Battalion Operational Instruction Number 1 was issued - dealing with the business of getting the Battalion overseas - including shipboard behaviour and the process of de-waterproofing.
13th May 1944
Divisional Exercise “SHISHAH” was held – details of which can be found in the Brigade HQ War Diary.
The objects of the exercise, included within the War Diary as Appendix C, were to; practise the move forward of the Division from the Marshalling Area where Craft Parties were formed, thence forward overseas and re-concentration prior to advance to contact, and to practise the advance to contact.
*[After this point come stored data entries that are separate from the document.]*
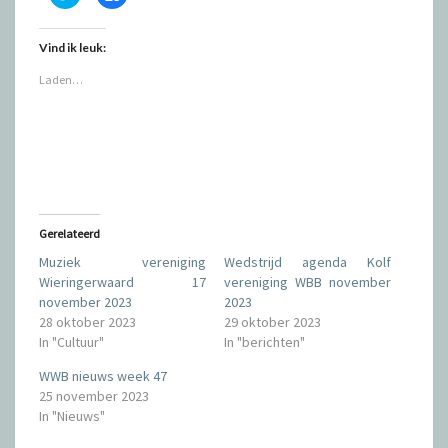
l
l
i
i
k
k
o
o
Vind ik leuk:
m
m
t
t
e
e
Laden…
d
d
e
e
l
l
e
e
n
n
m
o
e
p
t
F
T
a
w
c
i
e
t
b
t
o
Gerelateerd
e
o
r
k
Muziek vereniging
Wedstrijd agenda Kolf
(
(
W
W
Wieringerwaard 17
vereniging WBB november
o
o
november 2023
2023
r
r
d
d
28 oktober 2023
29 oktober 2023
t
t
i
i
In "Cultuur"
In "berichten"
n
n
e
e
e
e
WWB nieuws week 47
n
n
25 november 2023
n
n
i
i
In "Nieuws"
e
e
u
u
w
w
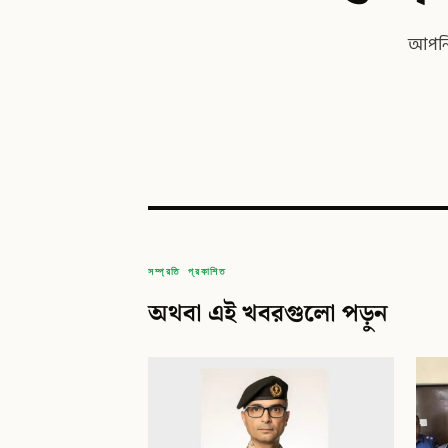
আপনি 
সম্প্রতি প্রকাশিত
অথবা এই খবরগুলো পড়ুন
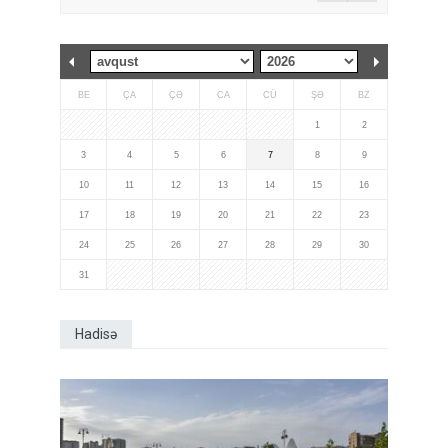
BE
ÇA
ÇƏ
CA
CÜ
ŞƏ
BZ
1
2
3
4
5
6
7
8
9
10
11
12
13
14
15
16
17
18
19
20
21
22
23
24
25
26
27
28
29
30
31
Hadisə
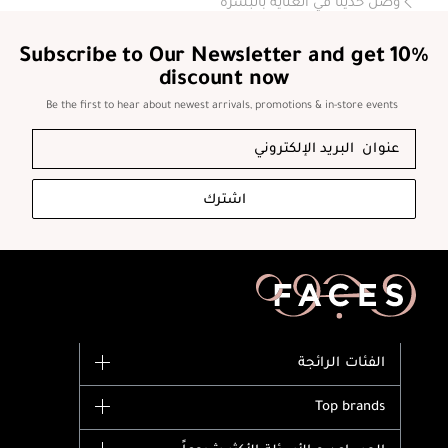
وصل حديثاً في العناية بالبشرة
Subscribe to Our Newsletter and get 10%
discount now
Be the first to hear about newest arrivals, promotions & in-store events
اشترك
الفئات الرائجة
الماركات
Top brands
وصل حديثاً
Dior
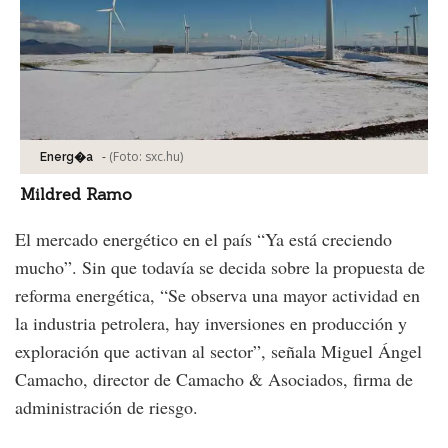
-
(Foto:
sxc.hu
)
Energ�a
Mildred Ramo
El mercado energético en el país “Ya está creciendo
mucho”. Sin que todavía se decida sobre la propuesta de
reforma energética, “Se observa una mayor actividad en
la industria petrolera, hay inversiones en producción y
exploración que activan al sector”, señala Miguel Ángel
Camacho, director de Camacho & Asociados, firma de
administración de riesgo.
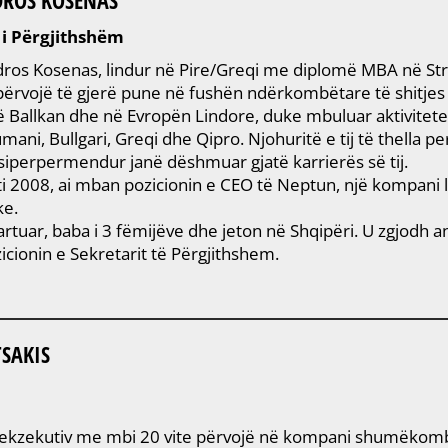
 i Përgjithshëm
dros Kosenas, lindur në Pire/Greqi me diplomë MBA në Stra
 përvojë të gjerë pune në fushën ndërkombëtare të shitjes 
 Ballkan dhe në Evropën Lindore, duke mbuluar aktivitete
umani, Bullgari, Greqi dhe Qipro. Njohuritë e tij të thella
siperpermendur janë dëshmuar gjatë karrierës së tij.
ti 2008, ai mban pozicionin e CEO të Neptun, një kompani li
ke.
artuar, baba i 3 fëmijëve dhe jeton në Shqipëri. U zgjodh an
cionin e Sekretarit të Përgjithshem.
SAKIS
ë ekzekutiv me mbi 20 vite përvojë në kompani shumëkombë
The 2 i/c, with the Advance Party, had left THETFORD on 12th May. The Battalion, embussed, with vehicles loaded for the sea voyage, reached the Marshalling Area at 15:30 hours, to join the 70th Infantry Brigade Group at the West of SWAFFAM.
After shell scrapes were dug, the Companies amused themselves with football tournaments and camp-fire concerts.
14th May 1944
70th Infantry Brigade Group moved in jumbled order to JIG and KING beaches where landing tickets were handed to a Sector Control representative on the exercise by the Divisional Provost staff. Craft loads of vehicles embarked at KING beach and personnel at both KING and JIG beaches.
Routes from the disembarkation beaches to the concentration areas had been taped and the Battalion was all present at 12:00 hours, East of GOODSERSTONE, reference 66/2320.
The move from the Marshalling Area to the Concentration area was orderly and simple, and in action will clearly not be the same.
15th May 1944
At 09:00 hours the Battalion moved out of the concentration area behind 1st Tyneside Scottish, who were in the vanguard. The enemy had cratered the road at CROXTON 3205 which delayed the advance, and in the evening the Brigade Group took up position East of THETFORD, sending out patrols to the River LITTLE OUSE.
147 Brigade were on our left and 146 Brigade were in reserve. 147th and 70th Brigades had advanced on different axes and minor adjustments had to be made to the front in the evening. Two reconnaissance patrols sent out from C Company down to the LITTLE OUSE failed to make contact with the enemy.
16th May 1944
11th battalion DLI were sent South of THETFORD to take a lightly held enemy position and reported their objective clear at 10:00 hours. The exercise concluded at mid-day and the Battalion marched back to Camp.
17th May 1944
Battalion Administrative Order Number 5 was issued as Appendix G to the War Diary. This dealt with the process of moving the Battalion from the Marshalling Area to the Concentration Area.
18th May 1944
A general “let-up” on training was ordered and the Rifle Companies each spent three days camping. Recently joined Platoon Commanders were able to live out with their men and the non-tactical setting was a chance for Companies to organise recreational P.T.
20th May 1944
The Battalion's Anti-Tank Platoon left for the Marshalling Area reference 98/4438.
22nd May 1944
The Battalion held a sand model exercise, “Village Fighting”, for all Officers. The role of Tanks in street-fighting was discussed and also the equipment required by a Rifle Company for such an operation.
23rd May 1944
The first stages of the waterproofing of vehicles began today.
27th May 1944
The “Increment” vehicles left for the Marshalling Area today.
28th May 1944
The Divisional Commander addressed the 70th Infantry Brigade Group this morning. He spoke of the reputation of the Division and reviewed its history since he had taken command just a year ago.
29th May 1944
The Commanding Officer addressed all Companies and passed a message on from General Montgomery, who had confidently prophesied the end of the campaign against Germany by Christmas 1944.
30th May 1944
The Battalion carried out a 14 mile route march in full Battle Order and carrying the full scale of ammunition.